Scope Down And Break Down Your New Year’s Resolutions
With the increasing complexity of modern applications and services, many of us software engineers have gotten used to two essential rituals before any project starts: scoping down and breaking down. Why not apply them to our New Year’s resolutions?
Isn’t it March already?
Precisely! And where are you at with the goals set at the beginning of the year? We’ve (or at least I have) all done this: Spent hours creating the perfect plan for the year and feeling pumped. “I’m going to get fit, learn how to play piano. Oh! Oh! Might as well throw in reading 10 books to the list”, you told yourself. However, after a few weeks of making little progress, you began to feel disheartened. Then maybe an unexpected project suddenly popped up with a closing deadline, you started to work a little overtime until one day, you woke up just in time for another round of resolutions. Sounds familiar?
What’s wrong with me?
Not sure how many of you are in the same boat but whenever I missed a goal, quite often I felt disappointed in myself and tried to root cause why.

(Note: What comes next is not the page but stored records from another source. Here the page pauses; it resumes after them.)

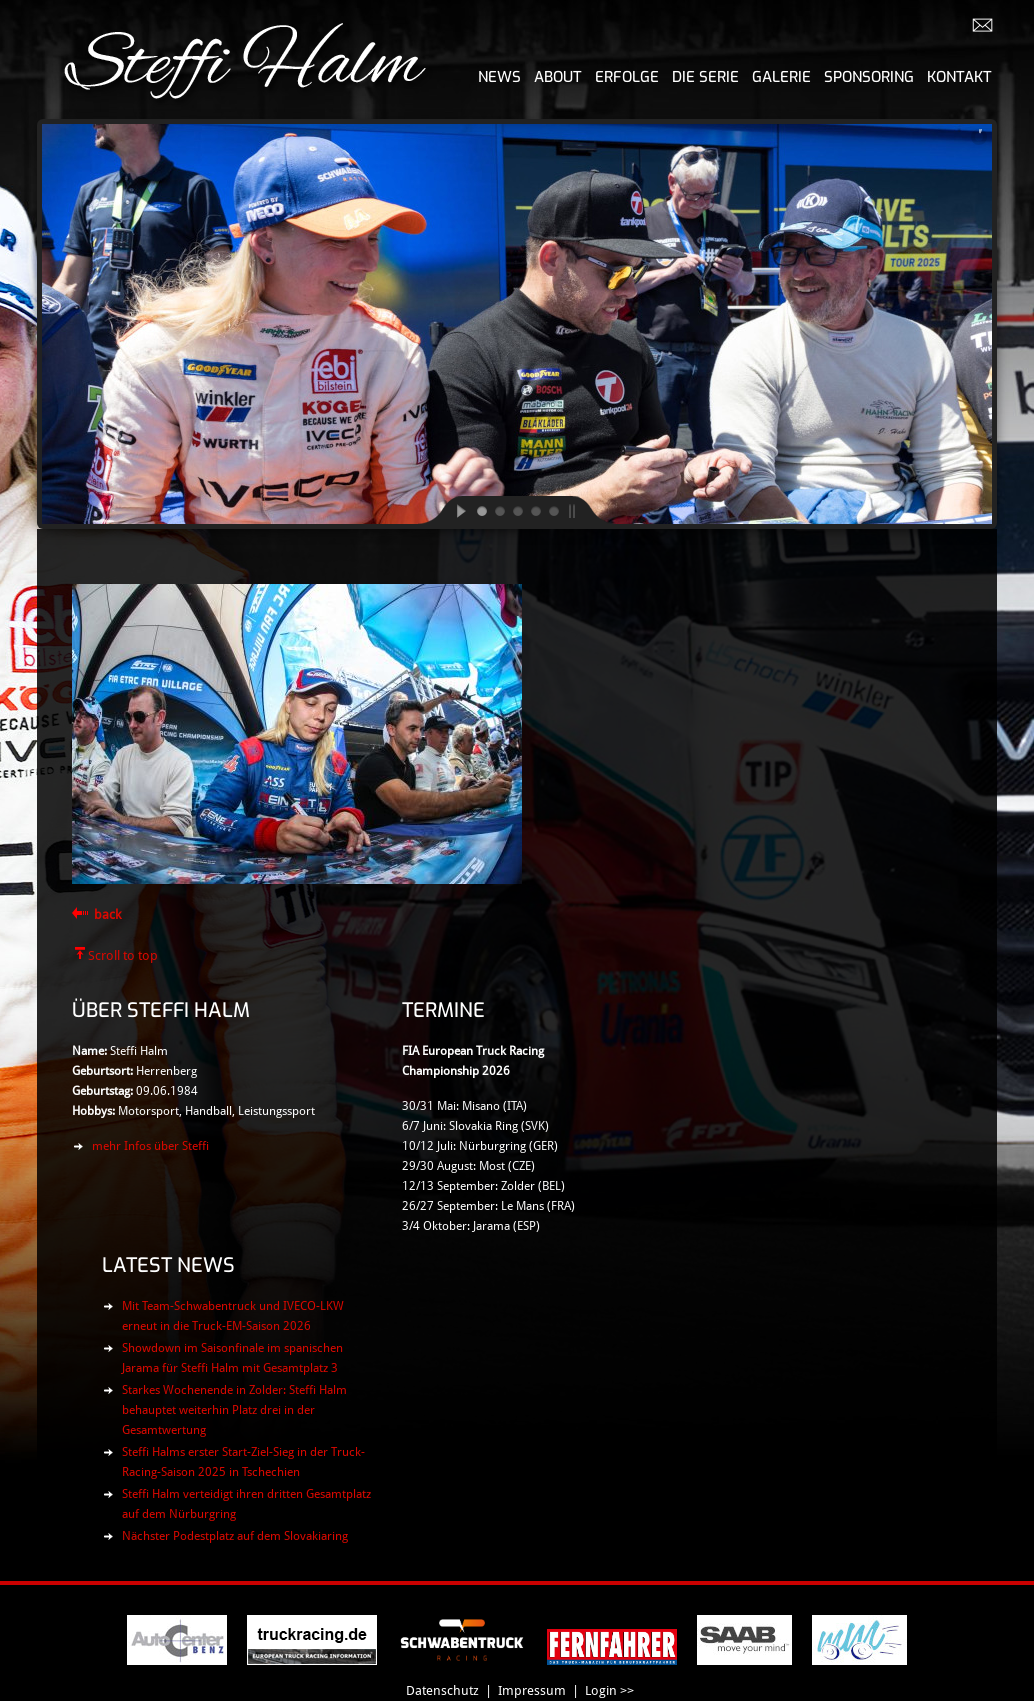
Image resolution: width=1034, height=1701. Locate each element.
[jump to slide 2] (499, 510)
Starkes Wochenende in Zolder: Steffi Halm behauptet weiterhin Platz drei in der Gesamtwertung (234, 1410)
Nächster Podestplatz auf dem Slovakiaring (235, 1536)
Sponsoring (869, 77)
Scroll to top (123, 955)
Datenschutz (442, 1690)
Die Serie (705, 77)
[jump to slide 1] (481, 510)
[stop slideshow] (589, 510)
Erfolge (627, 77)
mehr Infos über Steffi (150, 1146)
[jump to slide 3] (517, 510)
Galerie (781, 77)
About (558, 77)
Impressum (532, 1690)
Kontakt (959, 77)
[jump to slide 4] (535, 510)
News (499, 77)
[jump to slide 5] (553, 510)
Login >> (609, 1690)
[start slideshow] (445, 510)
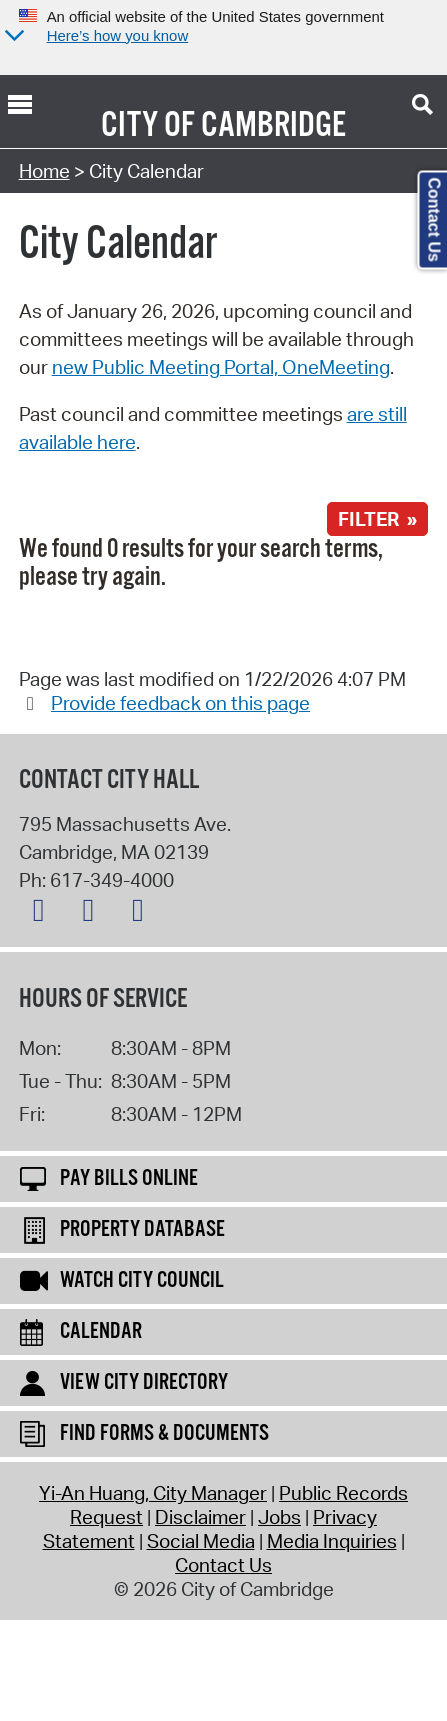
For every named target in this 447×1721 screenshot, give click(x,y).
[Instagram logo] (143, 914)
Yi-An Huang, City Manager (153, 1493)
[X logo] (44, 914)
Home (44, 171)
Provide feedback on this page (180, 703)
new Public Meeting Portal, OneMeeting (221, 367)
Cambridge (273, 126)
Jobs (279, 1517)
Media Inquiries (332, 1541)
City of (148, 126)
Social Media (201, 1541)
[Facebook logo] (93, 914)
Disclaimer (200, 1517)
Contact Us (223, 1565)
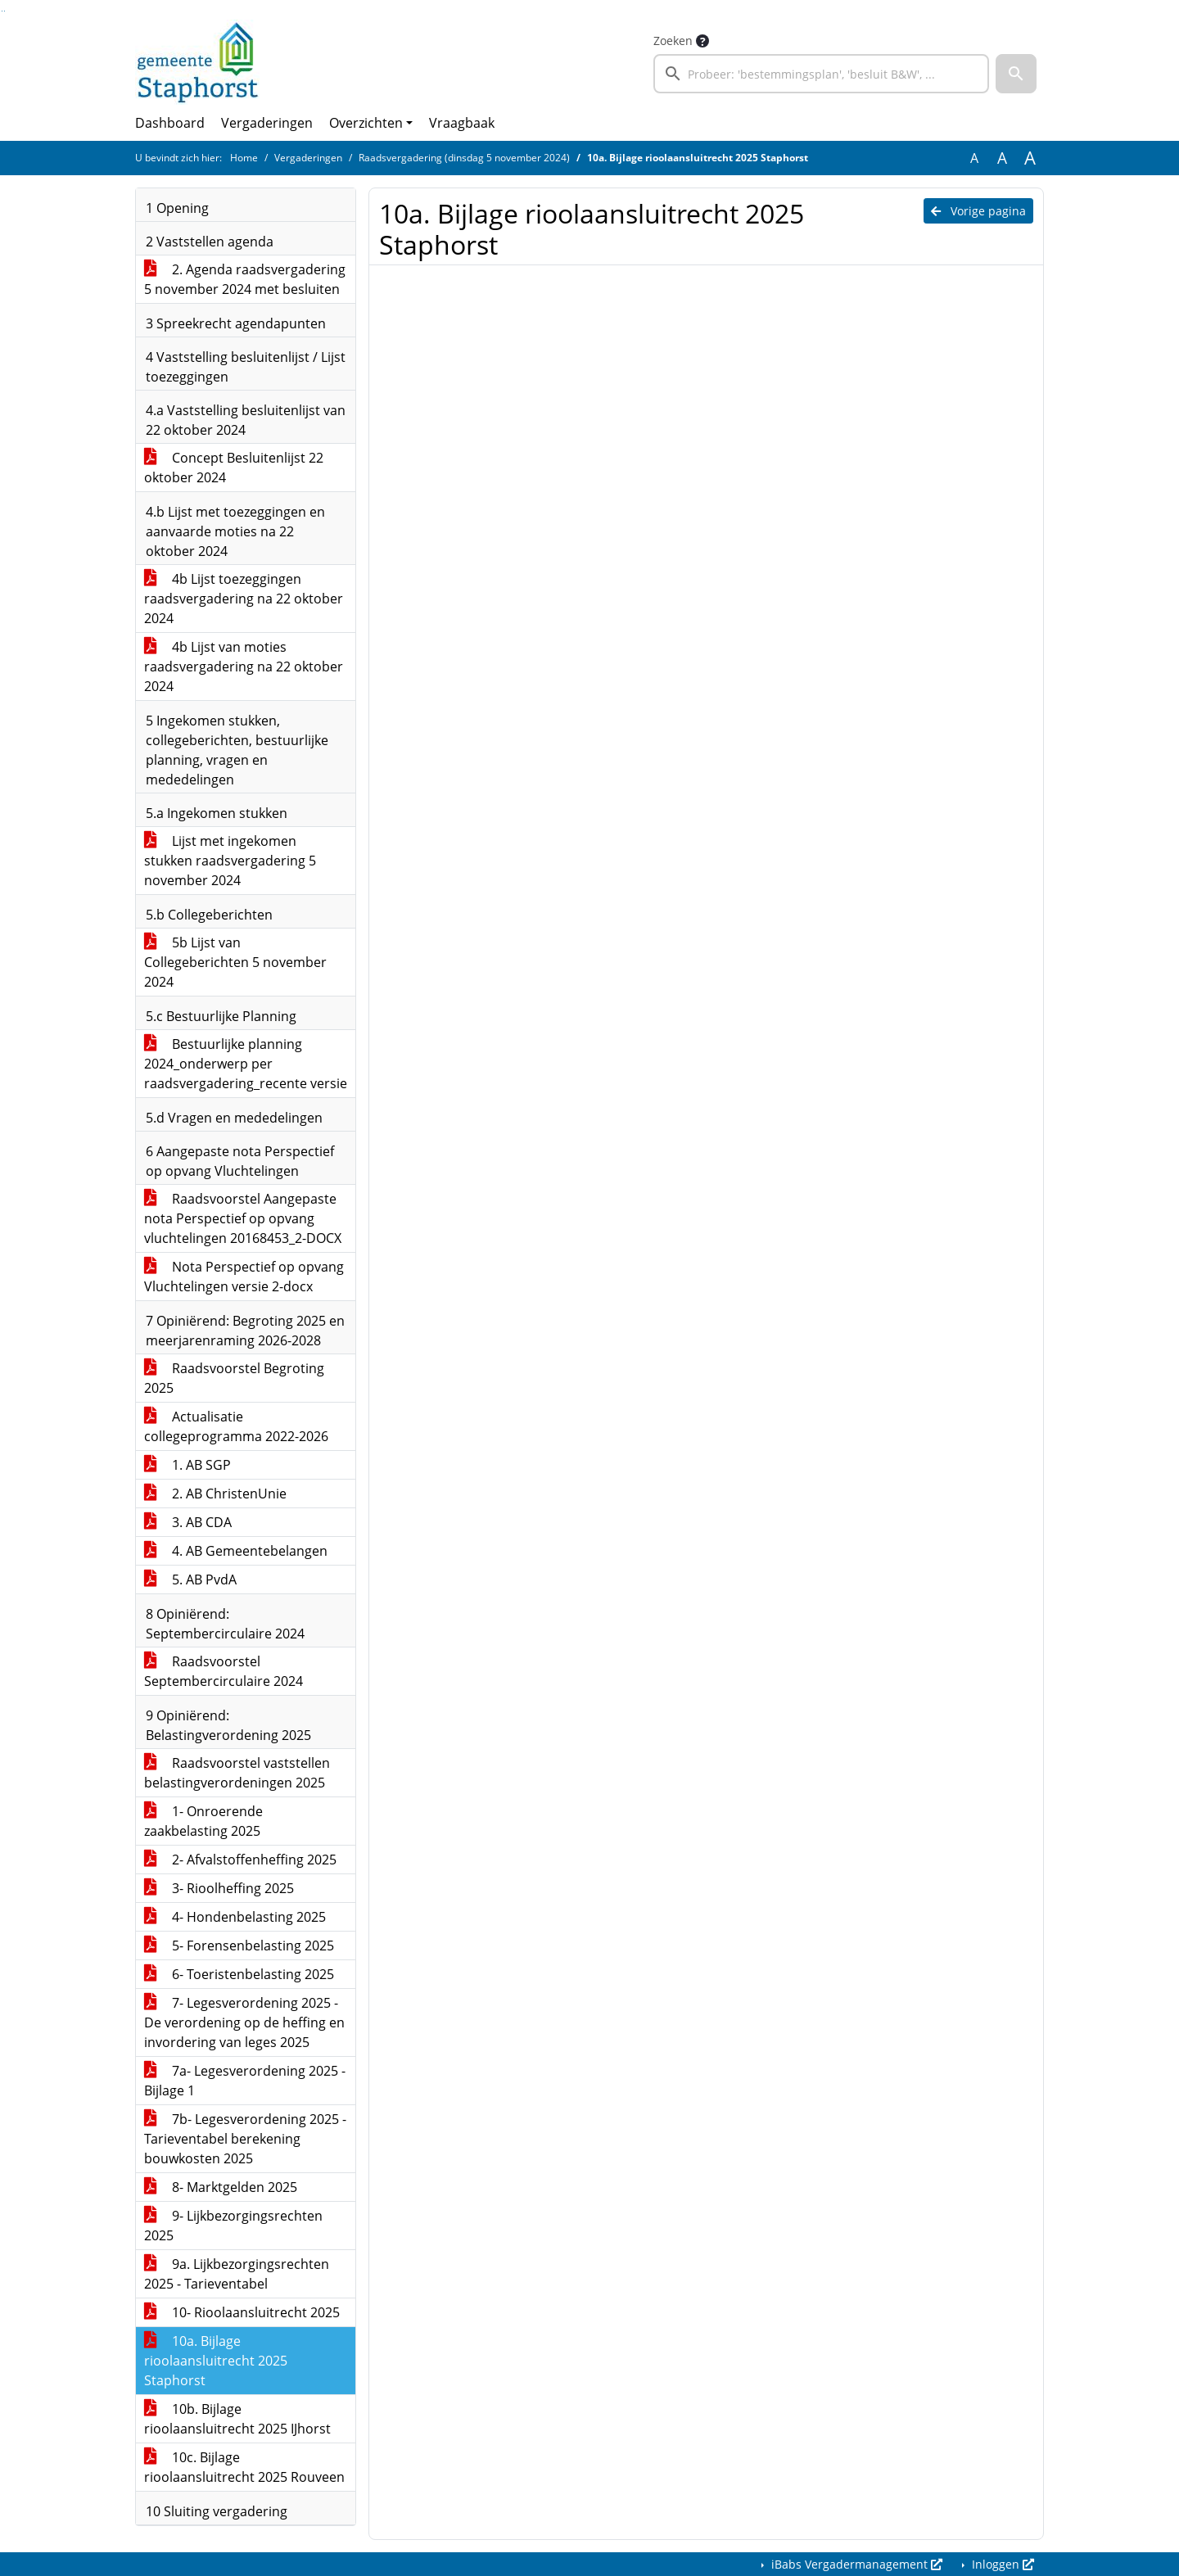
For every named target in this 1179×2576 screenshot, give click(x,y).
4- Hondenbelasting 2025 (235, 1917)
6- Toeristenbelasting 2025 (239, 1974)
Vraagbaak (462, 123)
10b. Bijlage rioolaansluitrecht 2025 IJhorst (237, 2419)
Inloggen (1001, 2564)
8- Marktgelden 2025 (220, 2187)
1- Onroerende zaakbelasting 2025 (203, 1821)
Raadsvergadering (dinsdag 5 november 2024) (464, 158)
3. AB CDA (188, 1522)
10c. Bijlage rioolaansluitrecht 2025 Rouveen (244, 2467)
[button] (1016, 73)
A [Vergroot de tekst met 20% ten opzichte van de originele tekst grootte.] (1002, 158)
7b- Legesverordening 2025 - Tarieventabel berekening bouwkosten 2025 (245, 2138)
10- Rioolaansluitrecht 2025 (242, 2312)
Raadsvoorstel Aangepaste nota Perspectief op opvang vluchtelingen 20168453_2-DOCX (242, 1218)
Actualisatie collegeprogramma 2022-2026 (236, 1426)
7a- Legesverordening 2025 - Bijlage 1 (245, 2080)
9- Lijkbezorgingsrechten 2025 (233, 2225)
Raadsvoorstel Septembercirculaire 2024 (223, 1671)
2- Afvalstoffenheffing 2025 (240, 1860)
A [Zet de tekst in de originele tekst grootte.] (974, 158)
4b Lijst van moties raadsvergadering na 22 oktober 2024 (243, 666)
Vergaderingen (267, 123)
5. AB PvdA (190, 1579)
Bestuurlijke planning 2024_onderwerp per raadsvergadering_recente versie (245, 1063)
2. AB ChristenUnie (215, 1494)
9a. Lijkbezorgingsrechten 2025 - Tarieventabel (236, 2274)
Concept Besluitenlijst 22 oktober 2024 (233, 467)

At first, I thought it’s simple: I didn’t spend enough time working on the goals. “Maybe being a weekend warrior is not enough, I need to spare some time for them during weekdays as well”, I told myself. So I adjusted my sleeping habit, tried to get up a little earlier for my goals and even created a 7-day schedule so that I would wake up knowing which area I would focus on for a given weekday. Sadly, I later realized that this was still not enough to keep me motivated and I began to wonder: “Maybe it’s my lack of willpower? Otherwise, why do I always feel like procrastinating, even for those topics I’m interested in?” As a mature human being, it’s reasonable for me to take the responsibility for my own failures, right? Actually, not 100% true.
It’s the goals!
Of course we should take some responsibilities when failing to meet a goal. However, “what are the goals“ is an equally fundamental and even more thought-provoking question.
Studies have shown that willpower might be a limited resource and after resisting repeated temptations, your willpower get fatigued from overuse.
a growing body of research shows that resisting repeated temptations takes a mental toll. Some experts liken willpower to a muscle that can get fatigued from overuse.
When a goal is complex, ambiguous and daunting, such as becoming a songwriter, our natural reaction is to procrastinate because our brains don’t even know where and how to start, not to mention accomplishing it.
This is where scoping and breaking down our goals come in.
An interesting observation I have as a software engineer is: humans tend to underestimate the complexity and the amount of effort that goes into almost any endeavor. Consider double your initial estimate or in other words, scope down your goal by half. Same principal applies to our New Year’s resolutions. For example, if your initial plan is to read 10 books this year, then reduce it to 5. Having a scoped-down goal and gradually making progress toward it is much more effective than setting an ambitious, unattainable target and end up giving up.
The idea is simple: Break down a complex or difficult goal into tasks such that each does not require too much willpower execute. For example, to complete a cover song, it may require at least the following phases:
- Lay down the rhythms
- Record the melody
- Record vocals
- Mix them to produce the final result
We can further decompose them to make it even more approachable, such as breaking down “record vocals” into “record the verse”, “record the bridge”, “record the chorus”, “record the second verse”. Once the goal has been broken down into enough tasks with appropriate granularity, you’ll usually have a fairly good grasp on how long each task will take and feel good when you check off one, knowing that you are one step closer to the finish line.
This is such a simple and productive principal I’ve been using everyday at work so I was actually really surprised to realize that I hadn’t been apply it in other aspects of my life until reading the book, slash written by Susan Kuang.
Success is not black and white
Don’t get discouraged if you miss some of your New Year’s resolutions, that’s natural. The important thing is: You’ve made progress! Getting started and maintain that momentum is way more doable, effective and rewarding than trying to be “perfect” on your goals.
Lastly, don’t try to work on all your goals at the same time. I’ve been there and most likely the attempt will fail because you will end up making so little progress in a few areas but none of them gives you enough incentive to continue.